Pretoria - A Pretoria High Court judge on Friday quoted a Zulu woman's struggle song from the 1950s before sentencing a man to life imprisonment for murdering his girlfriend and unborn child.
“Pregnant women are revered and protected in our society. That protection extends to every woman, be she pregnant or not, be she young or old,” Judge George Webster said before sentencing Tshepo Nkomo, 34, for the February 2013 murder of his girlfriend, Baleseng “Bali” Motshwane.
“Wathint' Abafazi, Wathint' Imbokodo (you strike the woman, you strike the rock).
“If the accused has never heard of it, he must try to remember it,” Webster said.
Motshwane was eight months' pregnant with Nkomo's child when he stabbed her in the chest, leaving her to bleed to death after locking her up in her Brakpan apartment.
Her decomposing body was found days later with her stillborn child between her legs after her mother and employer became worried about her.
Nkomo worked as a production manager at a tyre manufacturer at the time.
He begged the court to impose a more lenient sentence because he was the sole supporter of his two young children with another woman.
Nkomo denied having anything to do with Motshwane's death but admitted withdrawing money from his dead lover's bank account and using some of it to buy spares for his car.
He was sentenced to an additional 25 years' imprisonment for robbing Motshwane of her bank card and twice withdrawing R3 000 from her account. All sentences would run concurrently with his life sentence.
Webster described the murder as brutal and Nkomo's conduct as brazen, despicable, and callous.
He said the fact that the baby had been expelled from the mother's body could in itself have constituted murder because it was a full-term baby.
He said the motive for the attack had not been disclosed to the court. One of the most probable reasons was that Nkomo wanted money from her.
Nkomo knew Motshwane's family needed money for her funeral, did not hand over her bank card, but instead withdrew money for a second time and then conveniently “lost” the card.

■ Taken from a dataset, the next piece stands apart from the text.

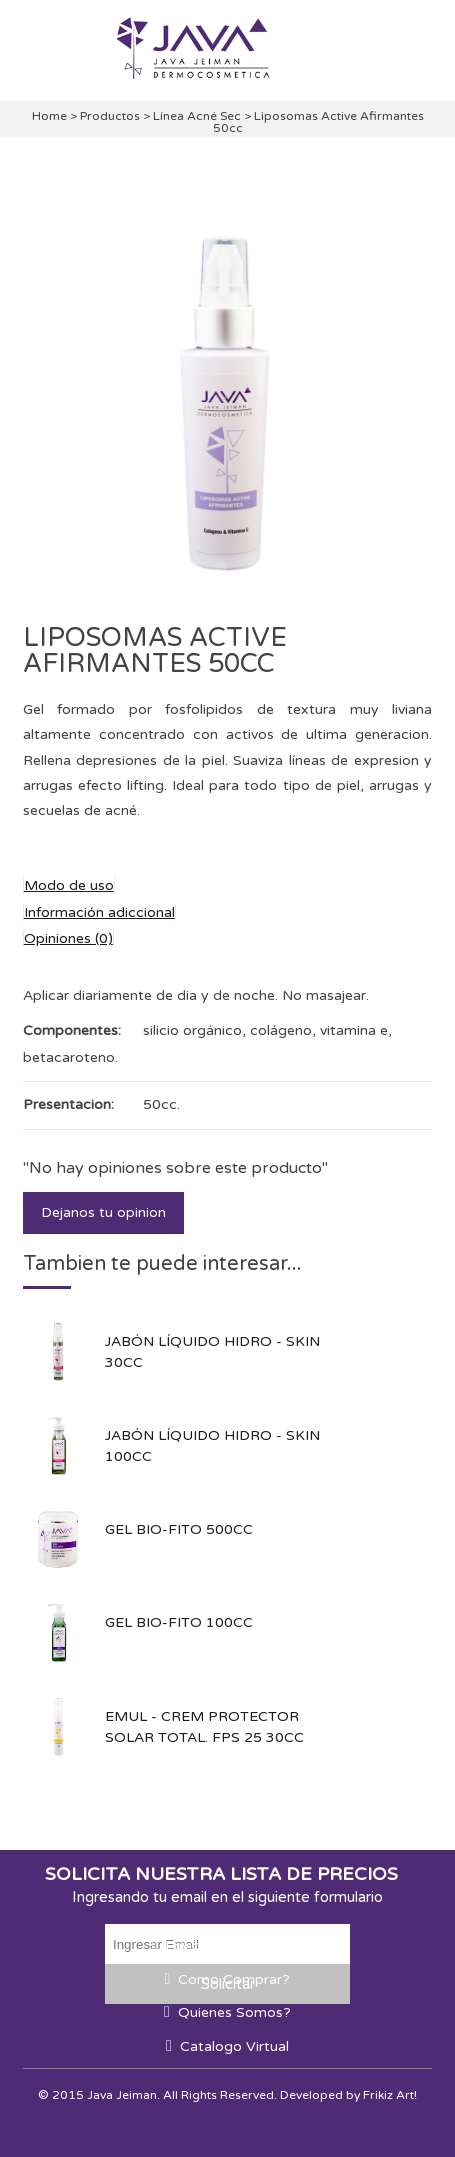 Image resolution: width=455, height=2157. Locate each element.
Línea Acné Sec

Nkomo had absolutely no feelings, either for his pregnant girlfriend or his unborn child, and the only fit sentence for him was life imprisonment, Webster added.

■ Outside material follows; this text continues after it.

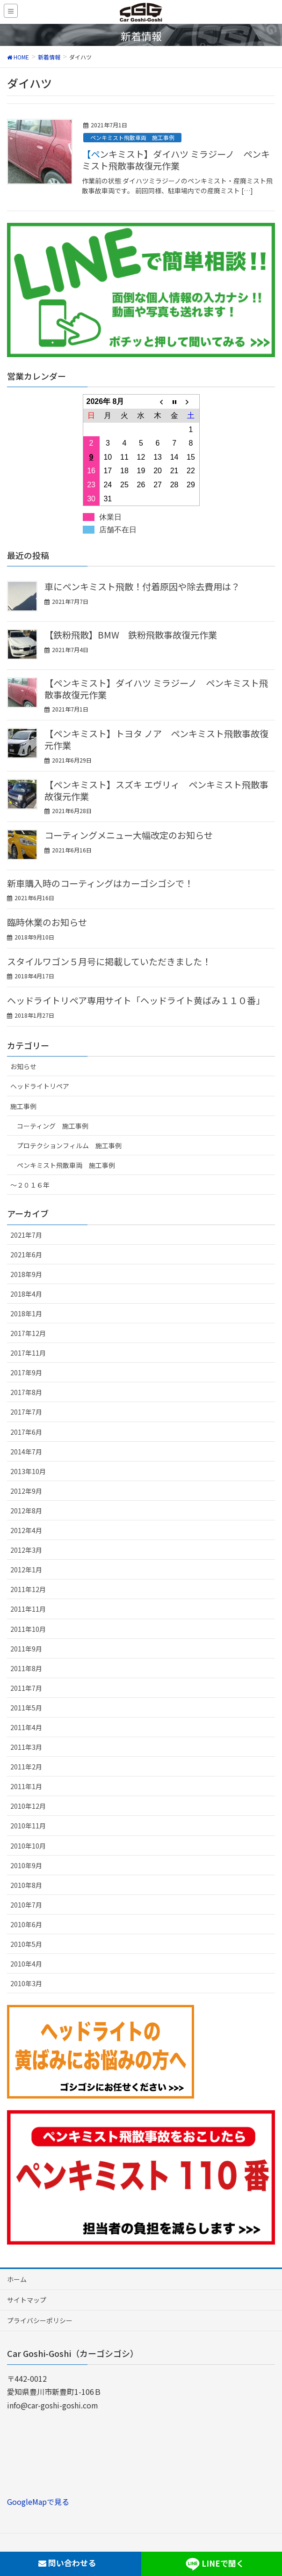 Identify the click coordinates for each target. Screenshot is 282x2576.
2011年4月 (26, 1727)
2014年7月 (26, 1451)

Motshwane's family and friends, many of them dressed in T-shirts with a picture of her face on it, cheered when Nkomo was sentenced.
“God is great. Hallelujah. Amen. Justice is served,” some cried out.
Motshwane's mother Johanna and other family members expressed satisfaction that justice had been done.
Motshwane's mother was still mourning the death of her husband a few months earlier when her daughter was murdered and she had to incur debts to bury her.
“This life from 5 February last year was hell for me. I was praying for God to give me strength. I want to thank God that at last justice is done,” she said.
Motshwane said she was a Christian and did not hate Nkomo, but would pray that he could change his life and be saved in prison because he was also a child of God.